The idea of health insurers controlling and trading my net asset value at will, to be sold and resold without my control like my student loan balances, makes me a commodity good in the healthcare marketplace.

And how, actually, is that any different than the scenario we've got today?

Take a look - data like whoa. Also note user friendly, non 1998 Windows fabulous user interface.

We're getting there, slowly but surely...

From: "Technology Review: Blogs: Delta-V: Designing Astronaut Gloves."

But this is one of them. Testing gloves that protect astronaut digits from the outer limits.

Speaking of the final frontier, imagine if US healthcare had a body like NASA in the 50s. Recruit the brightest engineers, rouse everyone for a mission impossible, and test every component, even a glove, with this level of exacting reason and an expectation that failure is not an option.

If we won't lose a man or woman in space, why is it ok to lose a man or woman in the hospital as a result of medical error?

We need a duct tape solution for healthcare.
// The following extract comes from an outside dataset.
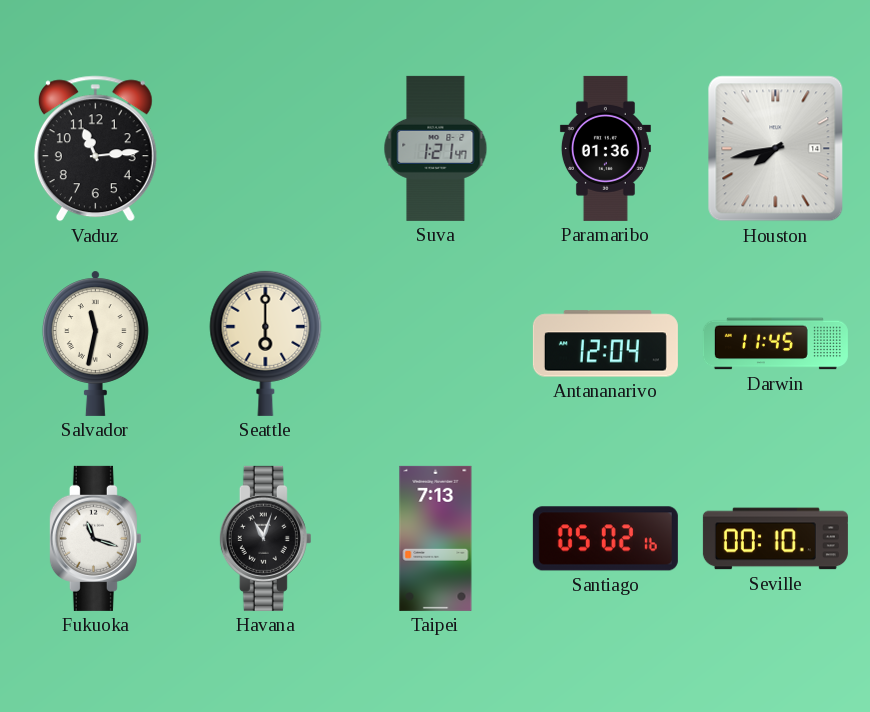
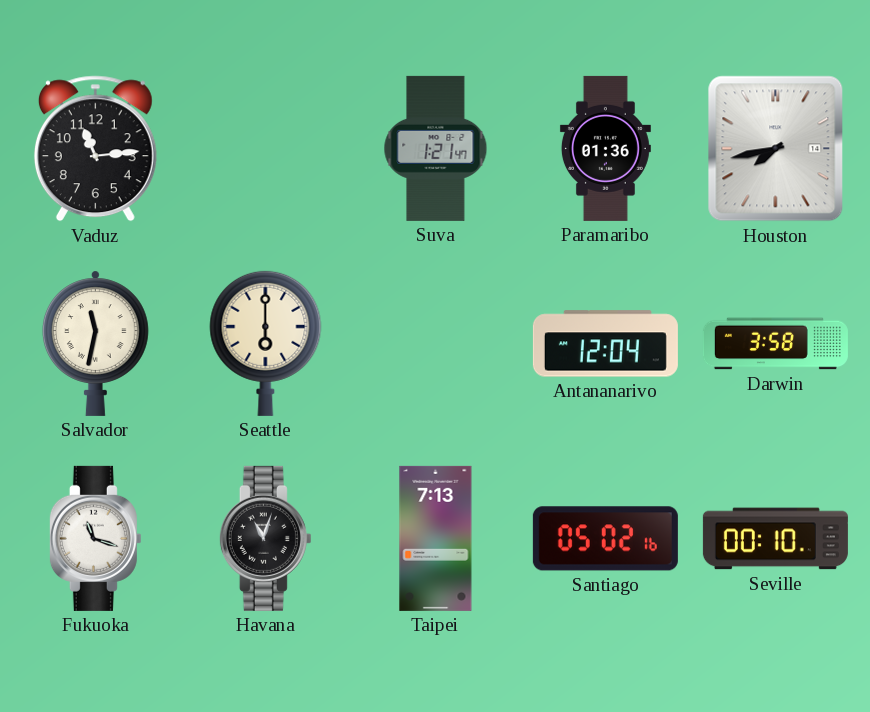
Darwin: 11:45 -> 3:58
I'm betting it's engineers in the Valley who will figure out how to solve American healthcare's Apollo 13 scenario.

From: "Face value: Salesman of the irrational | The Economist."

Lessons from Jean-Claude Biver, Hublot watches:

1. Make your own stuff. Sell it if you must, but dole it out with due process to people you love and respect. Be master of your cheese, til the last piece is gone.
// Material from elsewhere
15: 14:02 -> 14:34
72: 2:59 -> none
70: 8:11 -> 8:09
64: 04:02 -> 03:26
"His cheese can send the authors of Michelin guidebooks into rapture; Switzerland’s best chefs regularly call him begging for some. But he parcels it out only to family and friends, and to restaurants that he particularly likes. And he always refuses payment for the stuff. “If I don’t sell it,” explains Mr Biver, “then I will decide who gets it and who doesn’t. I will be the master of my cheese until the last piece.”"
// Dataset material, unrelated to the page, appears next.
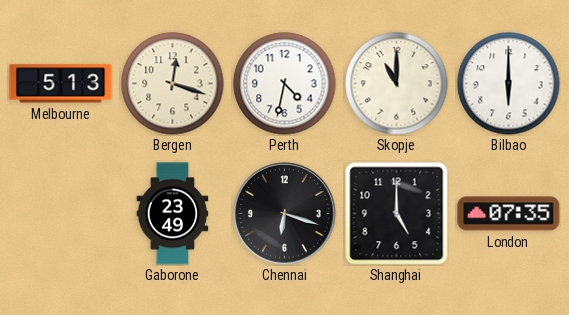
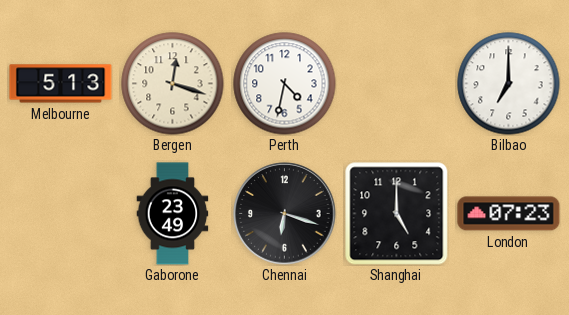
Skopje: 11:00 -> none
Bilbao: 6:00 -> 7:00
London: 07:35 -> 07:23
2. A little bit of rationality helps sell irrationality.

" “You only desire what you cannot get,” he says. “People want exclusivity, so you must always keep the customer hungry and frustrated.”"

Not sure I agree on the need for hungry and frustrated customers...the Posterous crew does an amazing job of keeping me full and unfrustrated, and I respect them (and the tech/design that enables my Posterous experience) the more for it.

However, I did also hear recently advice to always have something go wrong at a conference (lose the wifi, turn down the heat, etc) so that organizers have control over what people are complaining about.

Personally, I'll go with the glass half full view and trust users over manipulating them every time.

But being master of your own product - and knowing when and why you sell it versus give it away - is a good gut check question to ask yourself in the mirror every morning.